Task to carry out. Take each line of the records below that contains the string "orgánom" and copy it.

The records.
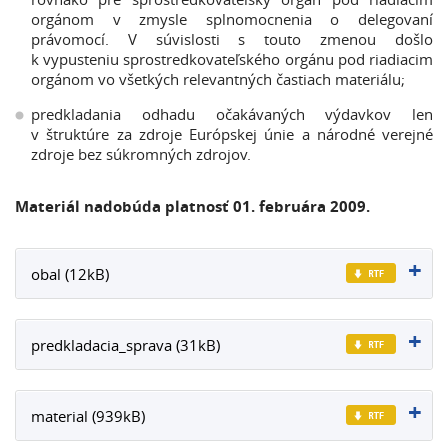
orgánom v zmysle splnomocnenia o delegovaní
právomocí. V súvislosti s touto zmenou došlo
k vypusteniu sprostredkovateľského orgánu pod riadiacim
orgánom vo všetkých relevantných častiach materiálu;
predkladania odhadu očakávaných výdavkov len
v štruktúre za zdroje Európskej únie a národné verejné
zdroje bez súkromných zdrojov.
Materiál nadobúda platnosť 01. februára 2009.
obal (12kB)
predkladacia_sprava (31kB)
material (939kB)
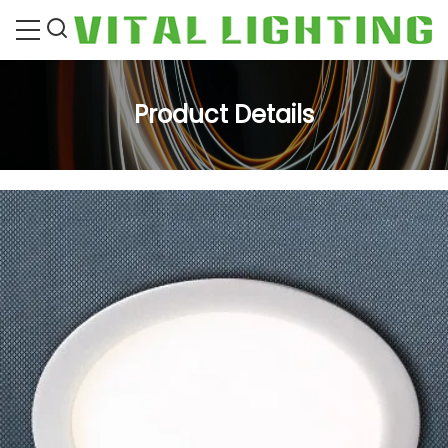
Product Details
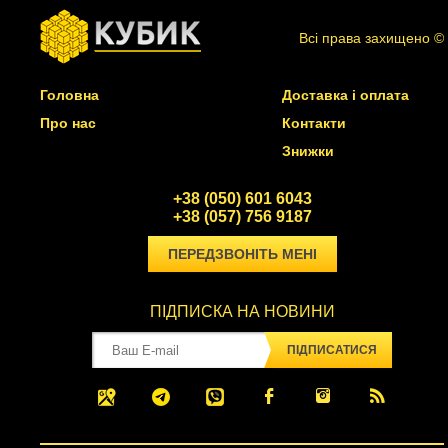
Всі права захищено ©
Головна
Доставка і оплата
Про нас
Контакти
Знижки
+38 (050) 601 6043
+38 (057) 756 9187
ПЕРЕДЗВОНІТЬ МЕНІ
ПІДПИСКА НА НОВИНИ
ПІДПИСАТИСЯ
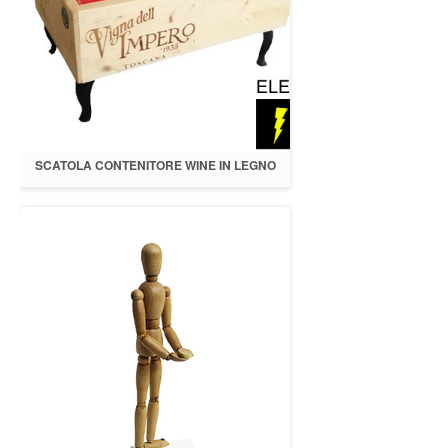
SCATOLA CONTENITORE WINE IN LEGNO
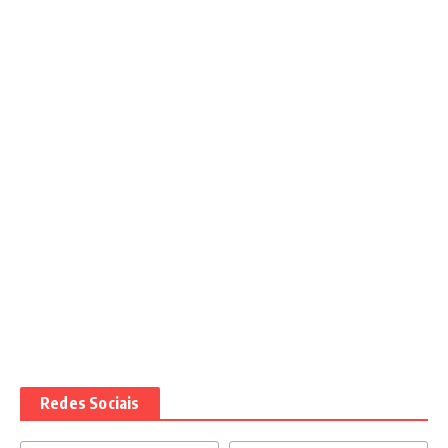
Redes Sociais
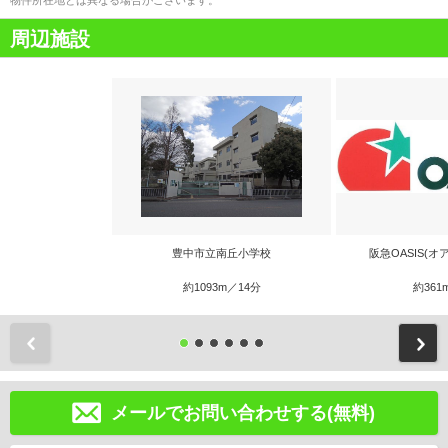
物件所在地とは異なる場合がございます。
周辺施設
豊中市立南丘小学校
阪急OASIS(オ
約1093m／14分
約361
前
メールでお問い合わせする(無料)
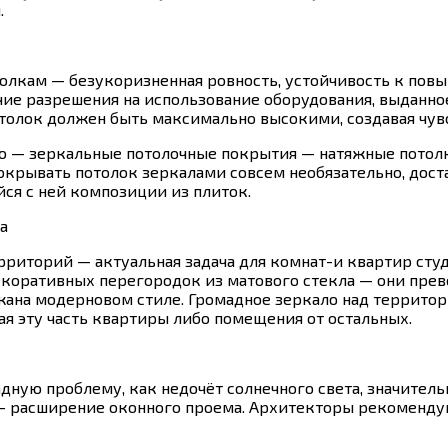
.
толкам — безукоризненная ровность, устойчивость к пов
ие разрешения на использование оборудования, выданное
отолок должен быть максимально высокими, создавая чув
го — зеркальные потолочные покрытия — натяжные потол
покрывать потолок зеркалами совсем необязательно, дос
ся с ней композиции из плиток.
а
риторий — актуальная задача для комнат-и квартир сту
оративных перегородок из матового стекла — они прево
ана модерновом стиле. Громадное зеркало над территори
ая эту часть квартиры либо помещения от остальных.
ную проблему, как недочёт солнечного света, значитель
— расширение оконного проема. Архитекторы рекомендую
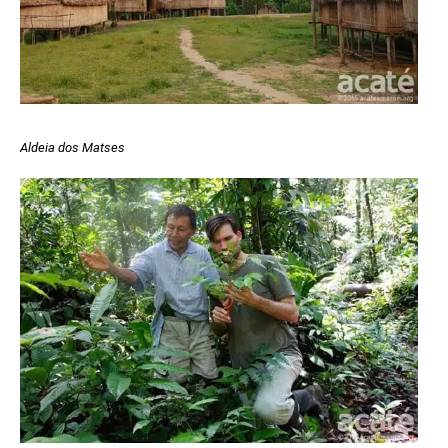
Aldeia dos Matses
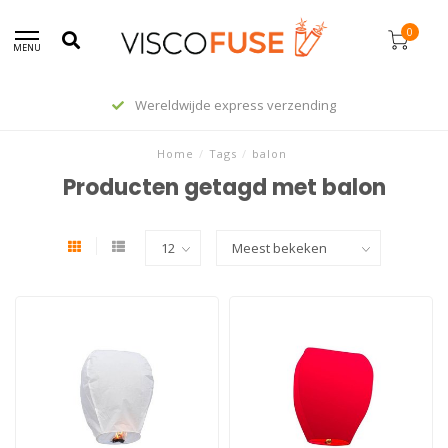
0
MENU
Wereldwijde express verzending
Home
/
Tags
/
balon
Producten getagd met balon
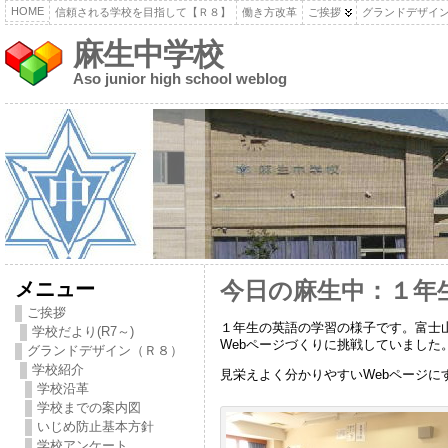
HOME
信頼される学校を目指して【Ｒ８】
働き方改革
ご挨拶
グランドデザイ
麻生中学校
Aso junior high school weblog
メニュー
今日の麻生中：１年生
ご挨拶
１年生の英語の学習の様子です。富士
学校だより(R7～)
Webページづくりに挑戦していました
グランドデザイン（Ｒ８）
学校紹介
見栄えよく分かりやすいWebページに
学校沿革
学校までの案内図
いじめ防止基本方針
学校アンケート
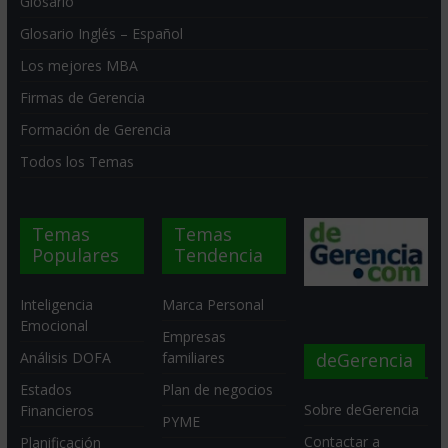
Glosario
Glosario Inglés – Español
Los mejores MBA
Firmas de Gerencia
Formación de Gerencia
Todos los Temas
Temas
Temas
Populares
Tendencia
Inteligencia
Marca Personal
Emocional
Empresas
deGerencia
Análisis DOFA
familiares
Estados
Plan de negocios
Sobre deGerencia
Financieros
PYME
Contactar a
Planificación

Exercise solution.
orgánom v zmysle splnomocnenia o delegovaní
orgánom vo všetkých relevantných častiach materiálu;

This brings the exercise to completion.